• **Work to complete**
Please repeat every entry exactly as written, but skip the pictures.

BEGIN Data

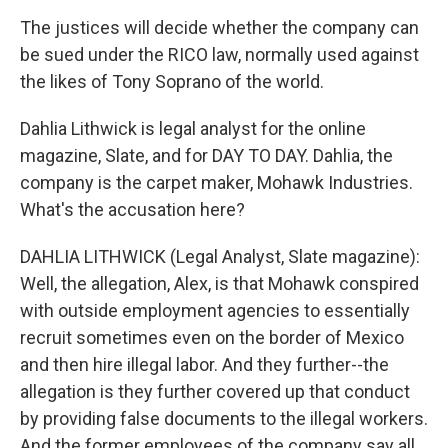
The justices will decide whether the company can
be sued under the RICO law, normally used against
the likes of Tony Soprano of the world.
Dahlia Lithwick is legal analyst for the online
magazine, Slate, and for DAY TO DAY. Dahlia, the
company is the carpet maker, Mohawk Industries.
What's the accusation here?
DAHLIA LITHWICK (Legal Analyst, Slate magazine):
Well, the allegation, Alex, is that Mohawk conspired
with outside employment agencies to essentially
recruit sometimes even on the border of Mexico
and then hire illegal labor. And they further--the
allegation is they further covered up that conduct
by providing false documents to the illegal workers.
And the former employees of the company say all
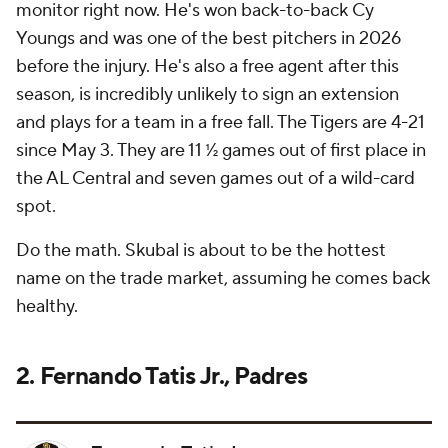
monitor right now. He's won back-to-back Cy
Youngs and was one of the best pitchers in 2026
before the injury. He's also a free agent after this
season, is incredibly unlikely to sign an extension
and plays for a team in a free fall. The Tigers are 4-21
since May 3. They are 11 ½ games out of first place in
the AL Central and seven games out of a wild-card
spot.
Do the math. Skubal is about to be the hottest
name on the trade market, assuming he comes back
healthy.
2. Fernando Tatis Jr., Padres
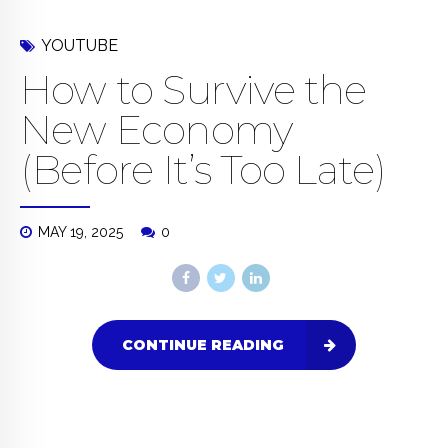
YOUTUBE
How to Survive the
New Economy
(Before It’s Too Late)
MAY 19, 2025
0
CONTINUE READING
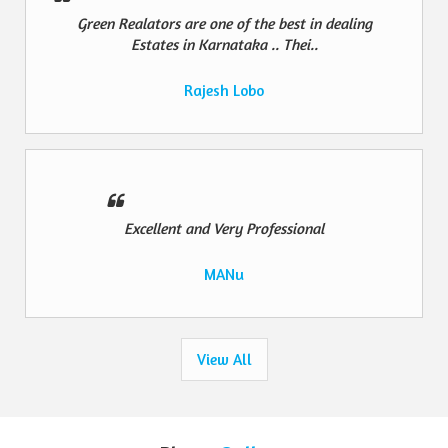
Green Realators are one of the best in dealing
Estates in Karnataka .. Thei..
Rajesh Lobo
Excellent and Very Professional
MANu
View All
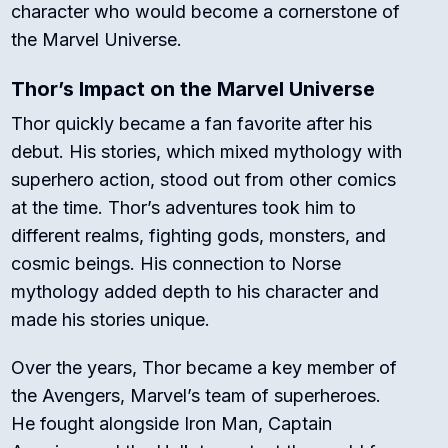
character who would become a cornerstone of
the Marvel Universe.
Thor’s Impact on the Marvel Universe
Thor quickly became a fan favorite after his
debut. His stories, which mixed mythology with
superhero action, stood out from other comics
at the time. Thor’s adventures took him to
different realms, fighting gods, monsters, and
cosmic beings. His connection to Norse
mythology added depth to his character and
made his stories unique.
Over the years, Thor became a key member of
the Avengers, Marvel’s team of superheroes.
He fought alongside Iron Man, Captain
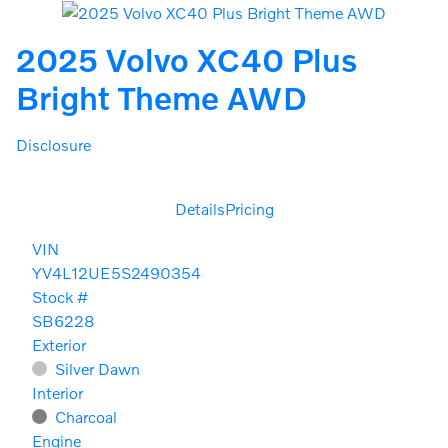
2025 Volvo XC40 Plus
Bright Theme AWD
Disclosure
Details
Pricing
VIN
YV4L12UE5S2490354
Stock #
SB6228
Exterior
Silver Dawn
Interior
Charcoal
Engine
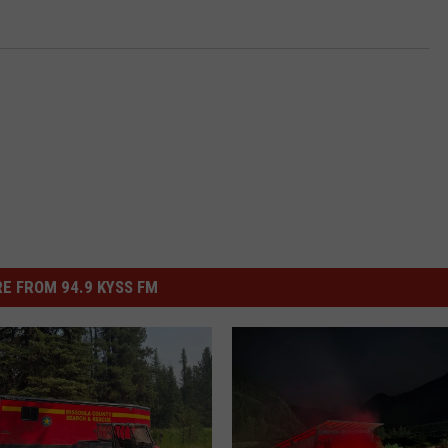
E FROM 94.9 KYSS FM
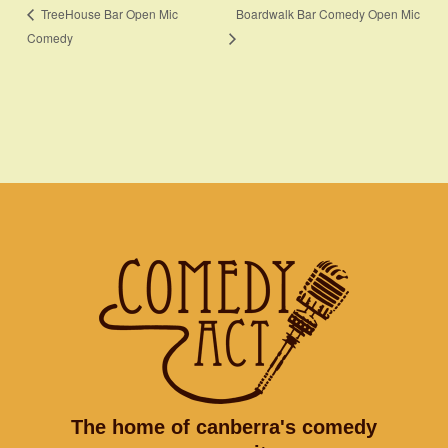
Boardwalk Bar Comedy Open Mic
TreeHouse Bar Open Mic
Comedy
The home of canberra's comedy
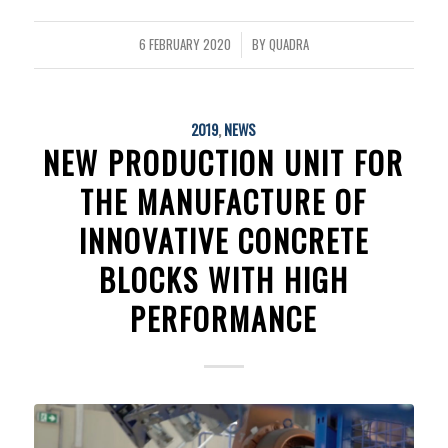
6 FEBRUARY 2020
BY
QUADRA
/
2019
,
NEWS
NEW PRODUCTION UNIT FOR
THE MANUFACTURE OF
INNOVATIVE CONCRETE
BLOCKS WITH HIGH
PERFORMANCE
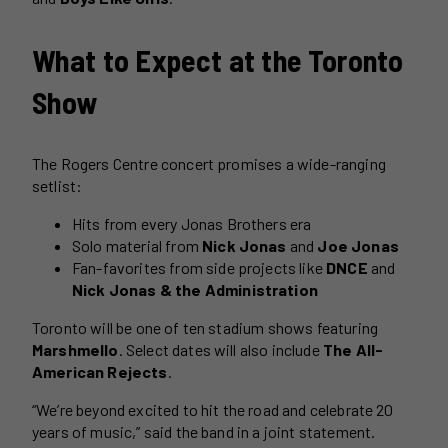
What to Expect at the Toronto
Show
The Rogers Centre concert promises a wide-ranging
setlist:
Hits from every Jonas Brothers era
Solo material from
Nick Jonas
and
Joe Jonas
Fan-favorites from side projects like
DNCE
and
Nick Jonas & the Administration
Toronto will be one of ten stadium shows featuring
Marshmello
. Select dates will also include
The All-
American Rejects
.
“We’re beyond excited to hit the road and celebrate 20
years of music,” said the band in a joint statement.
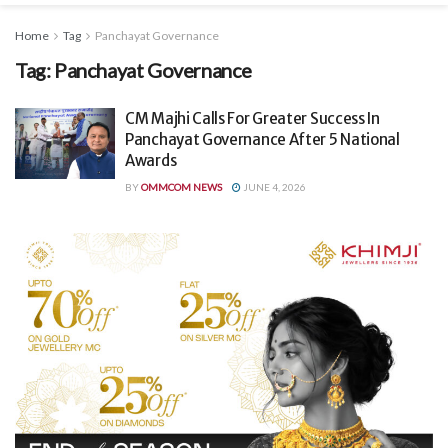
Home
Tag
Panchayat Governance
Tag:
Panchayat Governance
CM Majhi Calls For Greater Success In
Panchayat Governance After 5 National
Awards
BY
OMMCOM NEWS
JUNE 4, 2026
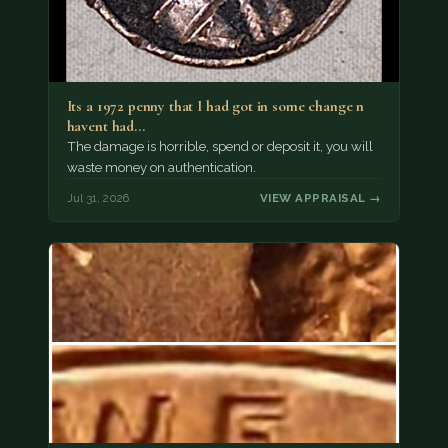
Its a 1972 penny that I had got in some change n
havent had…
The damage is horrible, spend or deposit it, you will
waste money on authentication.
Jul 31, 2026
VIEW APPRAISAL →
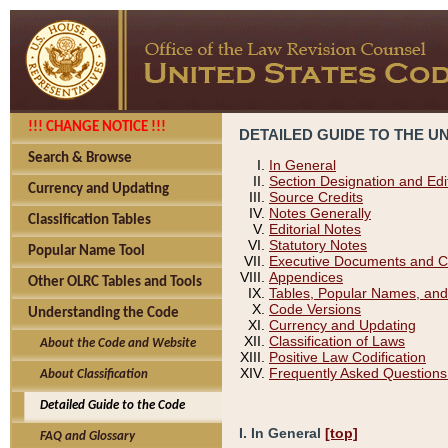
!!! CHANGE NOTICE !!!
DETAILED GUIDE TO THE U
Search & Browse
In General
Section Designation and Edi
Currency and Updating
Source Credits
Notes Generally
Classification Tables
Editorial Notes
Statutory Notes
Popular Name Tool
Executive Documents and C
Appendices
Other OLRC Tables and Tools
Tables, Popular Names, and
Code Versions
Understanding the Code
Currency and Updating
Classification of Laws
About the Code and Website
Positive Law Codification
Frequently Asked Questions
About Classification
Detailed Guide to the Code
I. In General
[top]
FAQ and Glossary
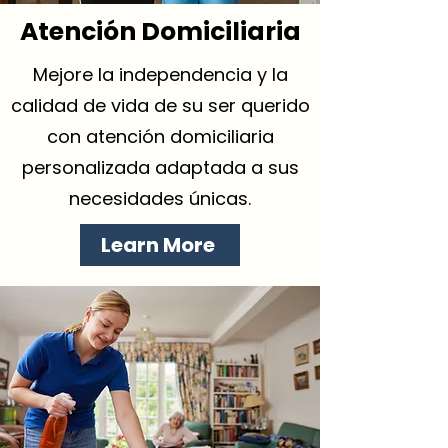
Atención Domiciliaria
Mejore la independencia y la
calidad de vida de su ser querido
con atención domiciliaria
personalizada adaptada a sus
necesidades únicas.
Learn More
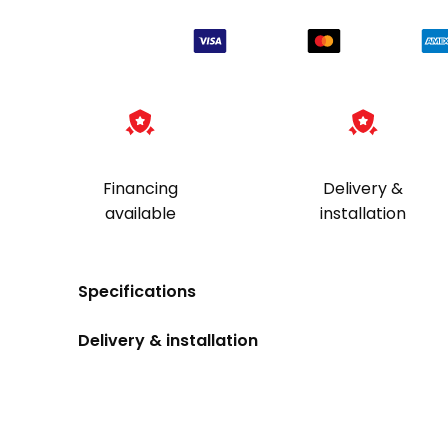
Financing
Delivery &
available
installation
Specifications
Delivery & installation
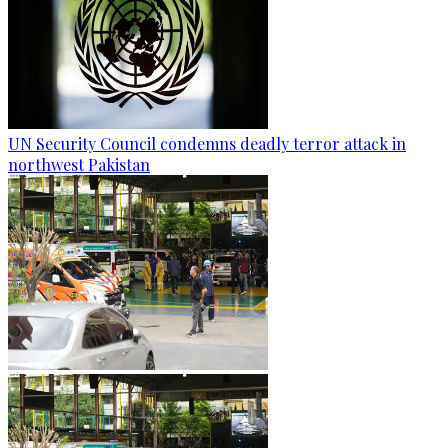
UN Security Council condemns deadly terror attack in
northwest Pakistan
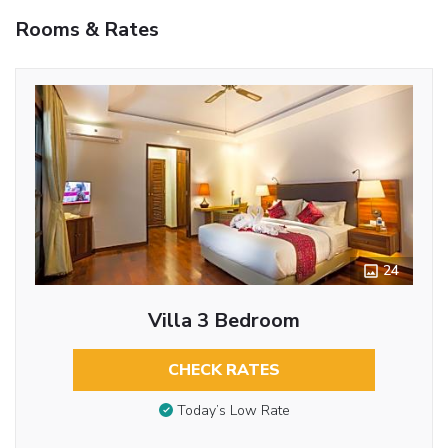
Rooms & Rates
24
Villa 3 Bedroom
CHECK RATES
Today’s Low Rate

END Data

• **Answer to this exercise**
The justices will decide whether the company can
be sued under the RICO law, normally used against
the likes of Tony Soprano of the world.
Dahlia Lithwick is legal analyst for the online
magazine, Slate, and for DAY TO DAY. Dahlia, the
company is the carpet maker, Mohawk Industries.
What's the accusation here?
DAHLIA LITHWICK (Legal Analyst, Slate magazine):
Well, the allegation, Alex, is that Mohawk conspired
with outside employment agencies to essentially
recruit sometimes even on the border of Mexico
and then hire illegal labor. And they further--the
allegation is they further covered up that conduct
by providing false documents to the illegal workers.
And the former employees of the company say all
monitor right now. He's won back-to-back Cy
Youngs and was one of the best pitchers in 2026
before the injury. He's also a free agent after this
season, is incredibly unlikely to sign an extension
and plays for a team in a free fall. The Tigers are 4-21
since May 3. They are 11 ½ games out of first place in
the AL Central and seven games out of a wild-card
spot.
Do the math. Skubal is about to be the hottest
name on the trade market, assuming he comes back
healthy.
2. Fernando Tatis Jr., Padres
YOUTUBE
How to Survive the
New Economy
(Before It’s Too Late)
MAY 19, 2025
0
CONTINUE READING
Green Realators are one of the best in dealing
Estates in Karnataka .. Thei..
Rajesh Lobo
Excellent and Very Professional
MANu
View All
character who would become a cornerstone of
the Marvel Universe.
Thor’s Impact on the Marvel Universe
Thor quickly became a fan favorite after his
debut. His stories, which mixed mythology with
superhero action, stood out from other comics
at the time. Thor’s adventures took him to
different realms, fighting gods, monsters, and
cosmic beings. His connection to Norse
mythology added depth to his character and
made his stories unique.
Over the years, Thor became a key member of
the Avengers, Marvel’s team of superheroes.
He fought alongside Iron Man, Captain
2025 Volvo XC40 Plus
Bright Theme AWD
Disclosure
Details
Pricing
VIN
YV4L12UE5S2490354
Stock #
SB6228
Exterior
Silver Dawn
Interior
Charcoal
Engine
E FROM 94.9 KYSS FM
Boardwalk Bar Comedy Open Mic
TreeHouse Bar Open Mic
Comedy
The home of canberra's comedy
6 FEBRUARY 2020
BY
QUADRA
/
2019
,
NEWS
NEW PRODUCTION UNIT FOR
THE MANUFACTURE OF
INNOVATIVE CONCRETE
BLOCKS WITH HIGH
PERFORMANCE
What to Expect at the Toronto
Show
The Rogers Centre concert promises a wide-ranging
setlist:
Hits from every Jonas Brothers era
Solo material from
Nick Jonas
and
Joe Jonas
Fan-favorites from side projects like
DNCE
and
Nick Jonas & the Administration
Toronto will be one of ten stadium shows featuring
Marshmello
. Select dates will also include
The All-
American Rejects
.
“We’re beyond excited to hit the road and celebrate 20
years of music,” said the band in a joint statement.
Home
Tag
Panchayat Governance
Tag:
Panchayat Governance
CM Majhi Calls For Greater Success In
Panchayat Governance After 5 National
Awards
BY
OMMCOM NEWS
JUNE 4, 2026
Its a 1972 penny that I had got in some change n
havent had…
The damage is horrible, spend or deposit it, you will
waste money on authentication.
Jul 31, 2026
VIEW APPRAISAL →
!!! CHANGE NOTICE !!!
DETAILED GUIDE TO THE U
Search & Browse
In General
Section Designation and Edi
Currency and Updating
Source Credits
Notes Generally
Classification Tables
Editorial Notes
Statutory Notes
Popular Name Tool
Executive Documents and C
Appendices
Other OLRC Tables and Tools
Tables, Popular Names, and
Code Versions
Understanding the Code
Currency and Updating
Classification of Laws
About the Code and Website
Positive Law Codification
Frequently Asked Questions
About Classification
Detailed Guide to the Code
I. In General
[top]
FAQ and Glossary
Atención Domiciliaria
Mejore la independencia y la
calidad de vida de su ser querido
con atención domiciliaria
personalizada adaptada a sus
necesidades únicas.
Learn More
Financing
Delivery &
available
installation
Specifications
Delivery & installation
UN Security Council condemns deadly terror attack in
northwest Pakistan
Rooms & Rates
24
Villa 3 Bedroom
CHECK RATES
Today’s Low Rate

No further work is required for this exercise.